// di Guido Michelone //
Queste trenta paginette escono in Francia nel 1948, finiscono presto nel dimenticatoio per essere quindi ristampata nel 2013 con una lettera di Jean Cocteau a mo’ di premessa e con un pensiero di Charles Delaunay quale postfazione. Basterebbero questi due nomi per comprendere la statura del poeta Gaston Criel (1913-1990) che nella vita fa di tutto (barman, portinaio, fondatore di riviste, affittuario di Sartre, segretario di Gide, attaché culturaloe in Tunisia) e naturalmente l’appassionato jazzofilo, nonché l’intellettuale antifascista, che passa i sei anni della seconda guerra mondiale nelle carceri naziste, dove ha tempo di maturare questo originalissimo pamphlet.
Swing è infatti un originale libello che dichiara a gran voce l’amore incondizionato per il jazz nella forma genuina, qui chiamata con i quasi due sinonimi hot e swing, mentre al termine straight viene lasciata una funzione negativamente commerciale. A sostegno della causa jazzistica, all’interno di una cultura francese dove la musica classica è ancora un passo (o molti passi) indietro rispetto alla poesia o alla pittura (citate abbondantemente) l’autore adopera una lingua fiorita, una prosa poetica talvolta barocca o debordante, insomma una forma surrealista che proprio nella cosiddetta scrittura automatica è l’arte che forse si avvicina maggiormente all’improvvisazione jazz.

Oggi, magari, lo stile di Gaston Criel può sembrare datato per gli eccessi di citazione, gli slanci continui di spiritualità laica, l’amor fou dove la carica emozionale travolge il pensiero razionale: ma il testo non vuole essere un saggio critico e nemmeno una polemica filosoficheggiante, perché l’intenzione primaria resta il tentativo di coinvolgere il lettore a interessarsi a una materia (il jazz) che per lui rappresenta il presente e il futuro della cultura, così come avviene per le avanguardie storiche parigine (e in genere europee) di cui egli stesso fa parte.

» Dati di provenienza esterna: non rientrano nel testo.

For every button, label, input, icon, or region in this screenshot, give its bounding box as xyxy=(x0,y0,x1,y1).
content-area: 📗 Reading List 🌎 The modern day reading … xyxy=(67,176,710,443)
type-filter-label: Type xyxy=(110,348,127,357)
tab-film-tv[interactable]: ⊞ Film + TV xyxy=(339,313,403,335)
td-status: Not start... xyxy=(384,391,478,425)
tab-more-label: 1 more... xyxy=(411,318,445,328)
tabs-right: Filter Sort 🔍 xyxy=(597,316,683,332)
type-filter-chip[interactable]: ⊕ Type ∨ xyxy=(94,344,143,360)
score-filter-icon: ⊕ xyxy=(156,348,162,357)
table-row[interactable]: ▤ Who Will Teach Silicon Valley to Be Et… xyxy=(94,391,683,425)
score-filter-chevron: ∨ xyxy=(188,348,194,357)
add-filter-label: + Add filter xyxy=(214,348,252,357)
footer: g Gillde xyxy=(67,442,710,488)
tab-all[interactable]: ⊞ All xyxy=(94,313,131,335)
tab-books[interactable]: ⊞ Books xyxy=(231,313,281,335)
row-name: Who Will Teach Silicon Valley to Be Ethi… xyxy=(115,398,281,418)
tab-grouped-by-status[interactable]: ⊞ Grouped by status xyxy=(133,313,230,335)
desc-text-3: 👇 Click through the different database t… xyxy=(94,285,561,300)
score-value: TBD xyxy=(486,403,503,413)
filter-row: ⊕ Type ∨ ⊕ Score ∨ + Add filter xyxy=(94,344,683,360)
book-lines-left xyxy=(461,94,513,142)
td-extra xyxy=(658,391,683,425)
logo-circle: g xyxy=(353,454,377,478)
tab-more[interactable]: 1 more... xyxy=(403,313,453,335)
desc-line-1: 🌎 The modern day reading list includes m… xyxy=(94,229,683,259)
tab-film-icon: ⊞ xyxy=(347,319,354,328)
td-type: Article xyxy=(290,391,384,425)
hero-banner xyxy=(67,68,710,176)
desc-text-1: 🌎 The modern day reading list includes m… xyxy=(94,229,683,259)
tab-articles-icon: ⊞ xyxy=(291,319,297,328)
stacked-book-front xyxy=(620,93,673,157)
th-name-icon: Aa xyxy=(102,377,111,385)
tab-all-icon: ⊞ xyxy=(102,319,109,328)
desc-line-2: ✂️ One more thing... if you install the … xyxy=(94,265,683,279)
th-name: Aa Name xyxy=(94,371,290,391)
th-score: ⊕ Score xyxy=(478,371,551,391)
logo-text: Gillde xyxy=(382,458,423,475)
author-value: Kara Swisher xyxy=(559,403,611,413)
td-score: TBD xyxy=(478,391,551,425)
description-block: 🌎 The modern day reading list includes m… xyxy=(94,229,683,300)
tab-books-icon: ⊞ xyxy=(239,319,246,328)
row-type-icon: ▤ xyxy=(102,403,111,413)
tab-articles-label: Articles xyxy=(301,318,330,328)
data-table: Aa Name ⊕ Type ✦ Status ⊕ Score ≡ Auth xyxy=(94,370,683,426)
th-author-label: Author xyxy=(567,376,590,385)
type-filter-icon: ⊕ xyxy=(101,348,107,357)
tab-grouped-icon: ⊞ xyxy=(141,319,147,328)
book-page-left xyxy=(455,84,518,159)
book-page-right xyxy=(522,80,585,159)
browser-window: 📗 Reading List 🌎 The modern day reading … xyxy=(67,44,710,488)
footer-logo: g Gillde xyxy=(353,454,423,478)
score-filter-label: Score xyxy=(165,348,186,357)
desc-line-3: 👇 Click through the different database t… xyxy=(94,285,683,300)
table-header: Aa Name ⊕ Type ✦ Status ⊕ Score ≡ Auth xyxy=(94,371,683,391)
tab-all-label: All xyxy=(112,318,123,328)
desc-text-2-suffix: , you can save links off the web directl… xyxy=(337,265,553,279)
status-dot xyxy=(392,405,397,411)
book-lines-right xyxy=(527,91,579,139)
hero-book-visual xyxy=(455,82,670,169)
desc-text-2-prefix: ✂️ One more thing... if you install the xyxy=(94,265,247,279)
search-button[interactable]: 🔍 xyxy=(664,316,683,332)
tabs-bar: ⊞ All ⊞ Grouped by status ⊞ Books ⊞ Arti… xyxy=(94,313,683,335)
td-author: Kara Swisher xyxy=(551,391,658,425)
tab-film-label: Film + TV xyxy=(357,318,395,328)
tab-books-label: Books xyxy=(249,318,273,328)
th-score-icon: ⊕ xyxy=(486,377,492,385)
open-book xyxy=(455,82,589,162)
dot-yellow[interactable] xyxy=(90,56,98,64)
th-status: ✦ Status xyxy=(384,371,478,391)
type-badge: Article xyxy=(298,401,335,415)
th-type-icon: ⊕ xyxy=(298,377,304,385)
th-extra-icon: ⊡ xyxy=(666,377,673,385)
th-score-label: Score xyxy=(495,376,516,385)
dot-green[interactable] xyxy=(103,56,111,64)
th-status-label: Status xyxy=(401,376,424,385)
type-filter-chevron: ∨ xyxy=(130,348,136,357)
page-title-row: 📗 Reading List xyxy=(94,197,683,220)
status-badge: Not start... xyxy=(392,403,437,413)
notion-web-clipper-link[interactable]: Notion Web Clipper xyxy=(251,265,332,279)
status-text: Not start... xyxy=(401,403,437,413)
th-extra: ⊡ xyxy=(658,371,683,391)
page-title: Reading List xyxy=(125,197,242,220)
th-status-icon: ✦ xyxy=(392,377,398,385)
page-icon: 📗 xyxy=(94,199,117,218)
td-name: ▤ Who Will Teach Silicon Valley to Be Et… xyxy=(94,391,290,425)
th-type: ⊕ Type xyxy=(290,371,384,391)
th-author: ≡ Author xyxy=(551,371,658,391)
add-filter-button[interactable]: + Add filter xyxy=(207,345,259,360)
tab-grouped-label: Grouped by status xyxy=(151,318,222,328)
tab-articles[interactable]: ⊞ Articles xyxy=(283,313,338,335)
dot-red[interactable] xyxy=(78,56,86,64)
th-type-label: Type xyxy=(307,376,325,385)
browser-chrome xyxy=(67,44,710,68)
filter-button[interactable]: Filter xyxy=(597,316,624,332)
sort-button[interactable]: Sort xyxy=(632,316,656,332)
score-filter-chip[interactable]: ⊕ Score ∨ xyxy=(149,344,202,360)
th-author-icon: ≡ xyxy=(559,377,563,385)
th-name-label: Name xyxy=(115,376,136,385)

Forse l’aspetto più importante di Swing è l’approccio, sia pur europeista (in quanto a retaggi socioculturali), senza pregiudizi verso il jazz, ritenuto da lui un’espressione matura, quando ancora molti bianchi lo trattano quale curiosità esotica. Fra le righe, insomma, al di là di qualche proclama altisonante, vi si può leggere un invito molto serio a intendere tutto il vero jazz – e i nove nomi che fa sono indiscutibili: King Oliver, Bessie Smith, Sidney Bechet, Louis Armstrong, Johnny Dodds, Fats Waller, Lionel Hampton, Coleman Hawkins, Django Reinhardt – quale estetica innovativa quasi adattabile a ciò che oggi viene chiamata ‘ecologia della mente’, senza nulla togliere alla fisicità di una musica in continuo work in progress.